Homeostasis in Social Networks

4 August, 2008

As a network grows and develops a power law distribution of connectivity, the resulting structure is heavily biased towards the initial nodes by virtue of their prior existence. Social networks therefore tend to be disproportionately dominated by the individuals who have been around the longest. This state is very stable, since information flow on the network is highly dependent on these hubs. However, the imbalance of attention may result in potentially valuable new members being neglected or moving elsewhere. Stagnation as a consequence of homeostasis might be one reason why one network gives way to another.

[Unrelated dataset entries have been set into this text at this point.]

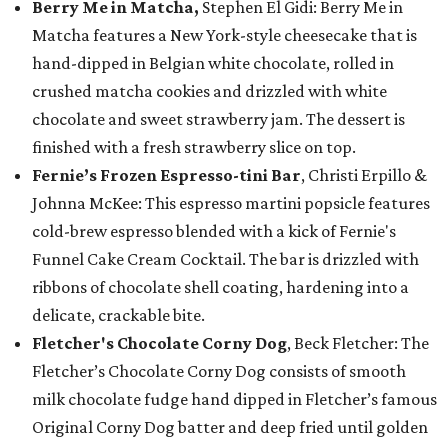
Berry Me in Matcha,
Stephen El Gidi: Berry Me in
Matcha features a New York-style cheesecake that is
hand-dipped in Belgian white chocolate, rolled in
crushed matcha cookies and drizzled with white
chocolate and sweet strawberry jam. The dessert is
finished with a fresh strawberry slice on top.
Fernie’s Frozen Espresso-tini Bar
, Christi Erpillo &
Johnna McKee: This espresso martini popsicle features
cold-brew espresso blended with a kick of Fernie's
Funnel Cake Cream Cocktail. The bar is drizzled with
ribbons of chocolate shell coating, hardening into a
delicate, crackable bite.
Fletcher's Chocolate Corny Dog
, Beck Fletcher: The
Fletcher’s Chocolate Corny Dog consists of smooth
milk chocolate fudge hand dipped in Fletcher’s famous
Original Corny Dog batter and deep fried until golden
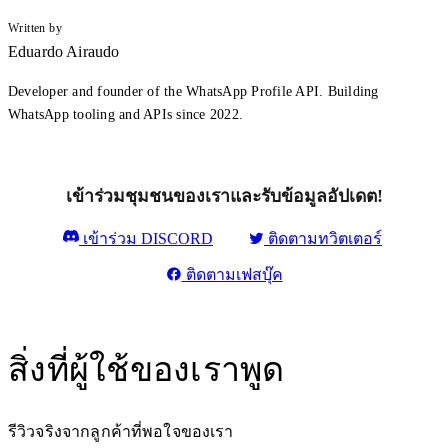
Written by
Eduardo Airaudo
Developer and founder of the WhatsApp Profile API. Building
WhatsApp tooling and APIs since 2022.
เข้าร่วมชุมชนของเราและรับข้อมูลอัปเดต!
เข้าร่วม DISCORD
ติดตามทวิตเตอร์
ติดตามเฟสบุ๊ค
สิ่งที่ผู้ใช้ของเราพูด
รีวิวจริงจากลูกค้าที่พอใจของเรา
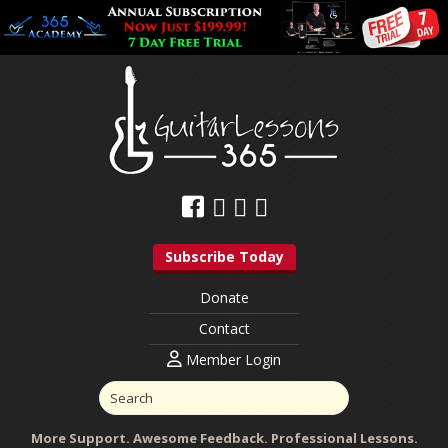
Subscribe Today
Donate
Contact
Member Login
More Support. Awesome Feedback. Professional Lessons.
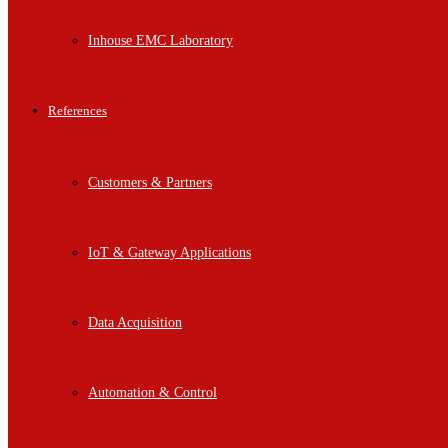
Inhouse EMC Laboratory
References
Customers & Partners
IoT & Gateway Applications
Data Acquisition
Automation & Control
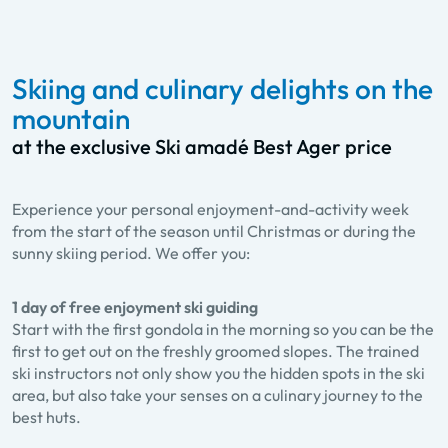
Skiing and culinary delights on the
mountain
at the exclusive Ski amadé Best Ager price
Experience your personal enjoyment-and-activity week
from the start of the season until Christmas or during the
sunny skiing period. We offer you:
1 day of free enjoyment ski guiding
Start with the first gondola in the morning so you can be the
first to get out on the freshly groomed slopes. The trained
ski instructors not only show you the hidden spots in the ski
area, but also take your senses on a culinary journey to the
best huts.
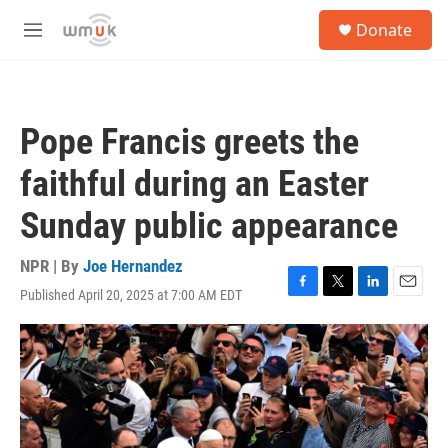
Skip to main content
S
Donate
e
M
a
e
r
n
c
u
h
Pope Francis greets the
u
e
faithful during an Easter
r
y
Sunday public appearance
NPR | By
Joe Hernandez
Published April 20, 2025 at 7:00 AM EDT
F
T
L
E
a
w
i
m
c
i
n
a
e
t
k
i
b
t
e
l
o
e
d
o
r
I
k
n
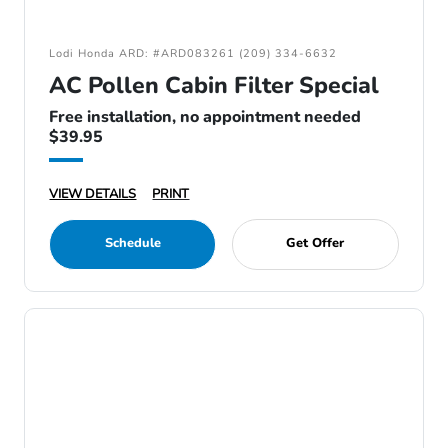
Lodi Honda ARD: #ARD083261 (209) 334-6632
AC Pollen Cabin Filter Special
Free installation, no appointment needed
$39.95
VIEW DETAILS
PRINT
Schedule
Get Offer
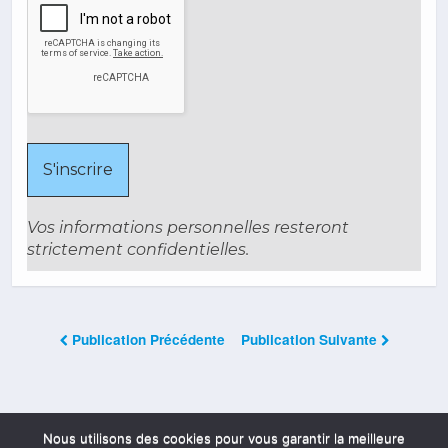
Vos informations personnelles resteront
strictement confidentielles.
Publication Précédente
Publication Suivante
Les Commentaires Sont Fermés
Nous utilisons des cookies pour vous garantir la meilleure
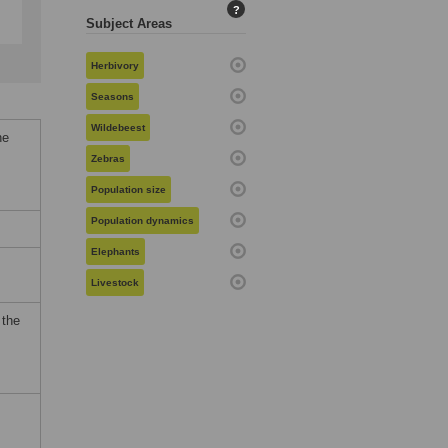
?
Subject Areas
Herbivory
Seasons
Wildebeest
ne
Zebras
Population size
Population dynamics
Elephants
Livestock
 the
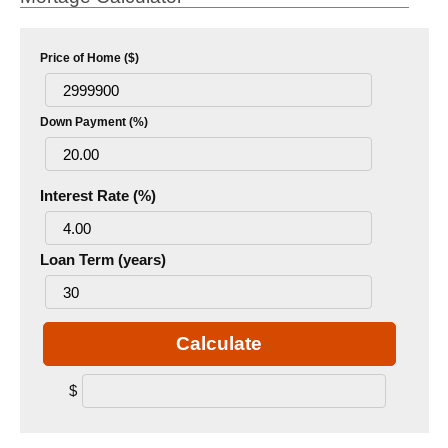
Price of Home ($)
Down Payment (%)
Interest Rate (%)
Loan Term (years)
Calculate
$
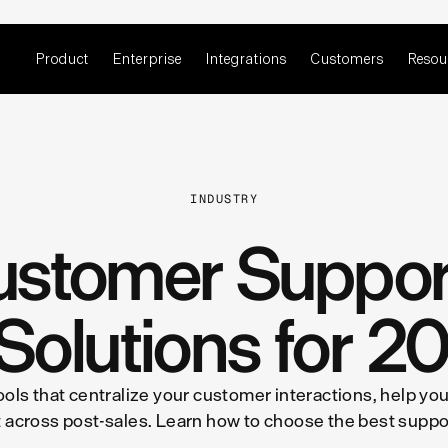
Product
Enterprise
Integrations
Customers
Resou
INDUSTRY
ustomer Support
 Solutions for 2
ols that centralize your customer interactions, help yo
 across post-sales. Learn how to choose the best suppor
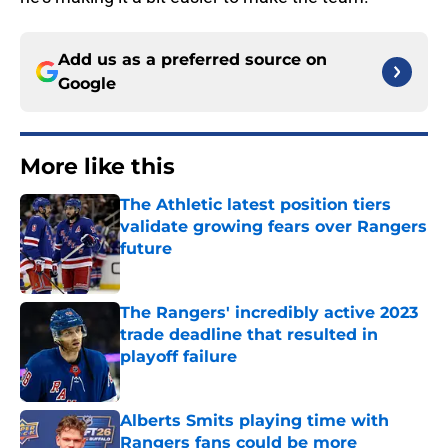
Add us as a preferred source on
Google
More like this
The Athletic latest position tiers
validate growing fears over Rangers
future
Published by on Invalid Date
The Rangers' incredibly active 2023
trade deadline that resulted in
playoff failure
Published by on Invalid Date
Alberts Smits playing time with
Rangers fans could be more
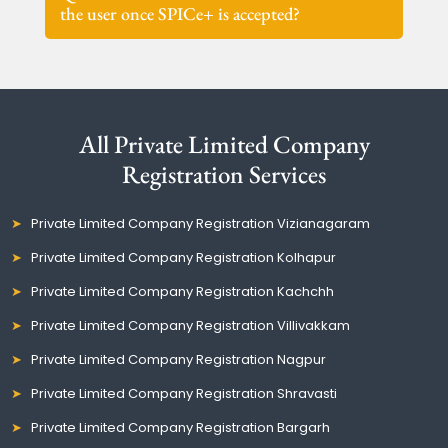
the user once SPICe+ is accepted?
All Private Limited Company
Registration Services
Private Limited Company Registration Vizianagaram
Private Limited Company Registration Kolhapur
Private Limited Company Registration Kachchh
Private Limited Company Registration Villivakkam
Private Limited Company Registration Nagpur
Private Limited Company Registration Shravasti
Private Limited Company Registration Bargarh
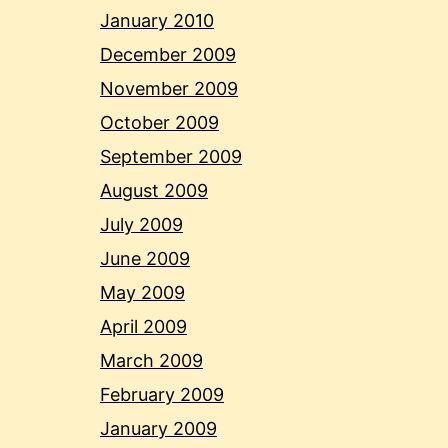
January 2010
December 2009
November 2009
October 2009
September 2009
August 2009
July 2009
June 2009
May 2009
April 2009
March 2009
February 2009
January 2009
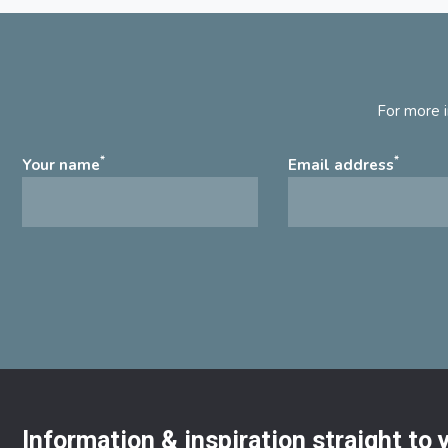
For more i
*
*
Your name
Email address
Information & inspiration straight to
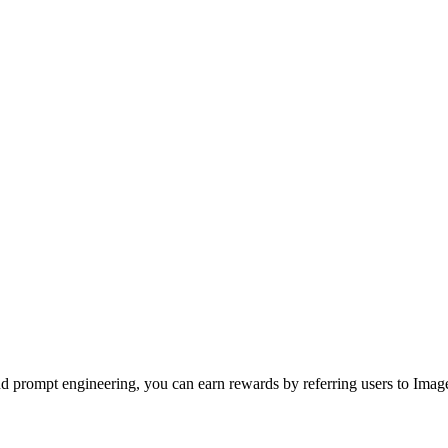
nd prompt engineering, you can earn rewards by referring users to Imag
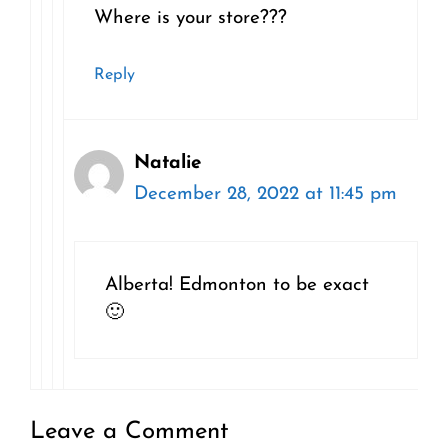
Where is your store???
Reply
Natalie
December 28, 2022 at 11:45 pm
Alberta! Edmonton to be exact
🙂
Leave a Comment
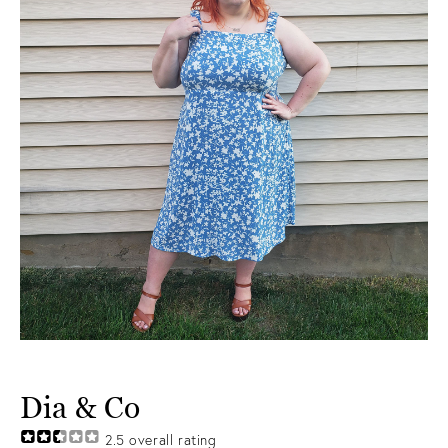
Dia & Co
2.5
overall rating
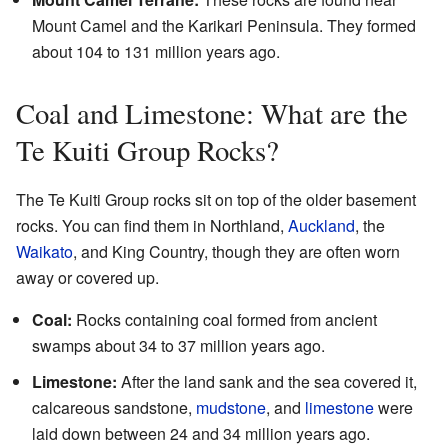
Mount Camel and the Karikari Peninsula. They formed
about 104 to 131 million years ago.
Coal and Limestone: What are the
Te Kuiti Group Rocks?
The Te Kuiti Group rocks sit on top of the older basement
rocks. You can find them in Northland,
Auckland
, the
Waikato
, and King Country, though they are often worn
away or covered up.
Coal:
Rocks containing coal formed from ancient
swamps about 34 to 37 million years ago.
Limestone:
After the land sank and the sea covered it,
calcareous sandstone,
mudstone
, and
limestone
were
laid down between 24 and 34 million years ago.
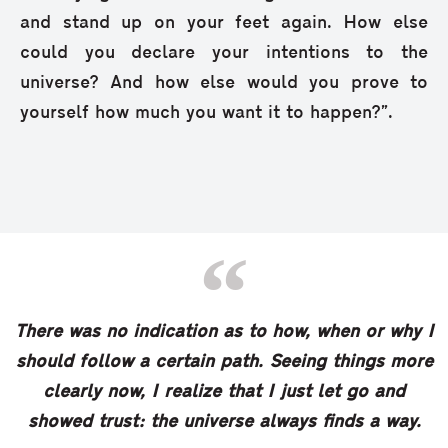
and stand up on your feet again. How else
could you declare your intentions to the
universe? And how else would you prove to
yourself how much you want it to happen?”.
There was no indication as to how, when or why I
should follow a certain path. Seeing things more
clearly now, I realize that I just let go and
showed trust: the universe always finds a way.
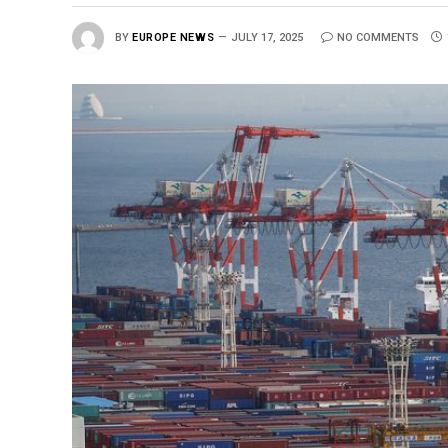
BY
EUROPE NEWS
JULY 17, 2025
NO COMMENTS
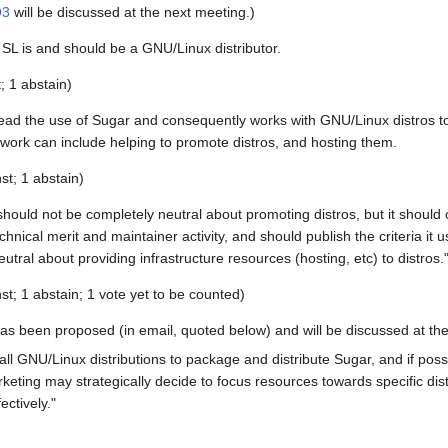
Q3
will be discussed at the next meeting.)
SL is and should be a GNU/Linux distributor.
t; 1 abstain)
ead the use of Sugar and consequently works with GNU/Linux distros t
work can include helping to promote distros, and hosting them.
st; 1 abstain)
hould not be completely neutral about promoting distros, but it should
hnical merit and maintainer activity, and should publish the criteria it 
tral about providing infrastructure resources (hosting, etc) to distros.
st; 1 abstain; 1 vote yet to be counted)
s been proposed (in email, quoted below) and will be discussed at the
l GNU/Linux distributions to package and distribute Sugar, and if possib
keting may strategically decide to focus resources towards specific distr
ctively."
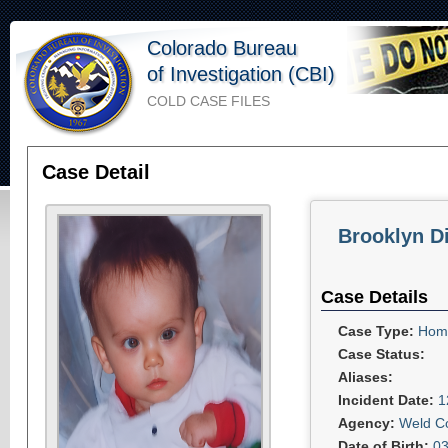
Colorado Bureau
of Investigation (CBI)
COLD CASE FILES
Case Detail
Brooklyn D
Case Details
Case Type:
Homi
Case Status:
Aliases:
Incident Date:
1
Agency:
Weld Co
Date of Birth:
03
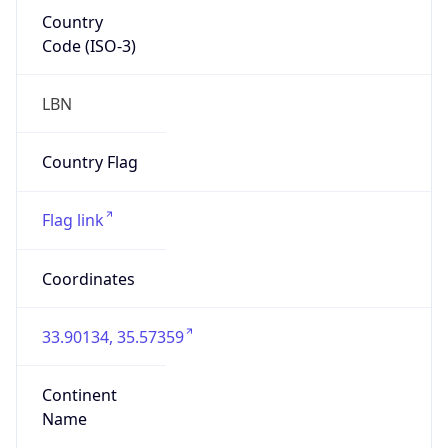
Country
Code (ISO-3)
LBN
Country Flag
Flag link
Coordinates
33.90134, 35.57359
Continent
Name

In living organisms a stable structure is desirable, and homeostatic mechanisms are present to maintain equilibrium. However, if an organism cannot break out of a given equilibrium state it may prove brittle and vulnerable to external pressures. The birth and death of individuals allows a tribe or species to adapt to a changing external environment. An alternative response to environmental changes is exhibited by cellular slime molds which, when food is scarce, merge into a “multicellular slug-like coordinated creature which crawls to an open lit place and grows into a fruiting body. Some of the amoebae become spores to begin the next generation, but some… sacrifice themselves to become a dead stalk, lifting the spores up into the air.”

Corporations and other large organisations also suffer from the effects of homeostasis. Although there is an entire industry devoted to the study of organisational structural dynamics and change management, stagnation is more often than not alleviated by market pressures, whether by acquisition or enforced “restructuring”. In our work lives we are each happy to accept a comfortable equilibrium state, but this reduces the ability of the organisation to adapt. And of course, when nation states are too rigid and authoritarian they tend to fall to revolution rather than evolution.

In the brain homeostasis might correspond to boredom resulting from a lack of stimulation. This reaction is perhaps intended to instigate a search for new ideas or experiences, which are generally rewarded by a feeling of pleasure. If something is new and exciting it’s usually fun too, because we enjoy learning. The desire for novelty provides a mechanism to move the mind out of an unhelpful state.

If a garden is left to nature, a power law distribution of species quickly develops. One or two particularly well-suited or vigorous plants take over whilst others dwindle. Gardeners address this by weeding and pruning. Even “wild gardens” require the careful application of a little encouragement and discouragement. When a new plant appears it must be nurtured whilst the weeds are kept in check.

If social sites like Digg, Wikipedia and Twitter are to remain dynamic and continually evolving they need to solve the homeostasis problem. In the social media, new and interesting contexts or individuals with novel viewpoints should somehow be amplified. There has been recent discussion on Twitter about how a modified Retweet could be useful, and perhaps this partly fulfills the need since the resulting amplification is relative to the connectivity of the sender, but it ultimately depends on the goodwill of community members. I have mentioned in previous posts how novelty can be identified with semantic profiling, but how can it be “subtly encouraged” without threatening the social ecosystem in question?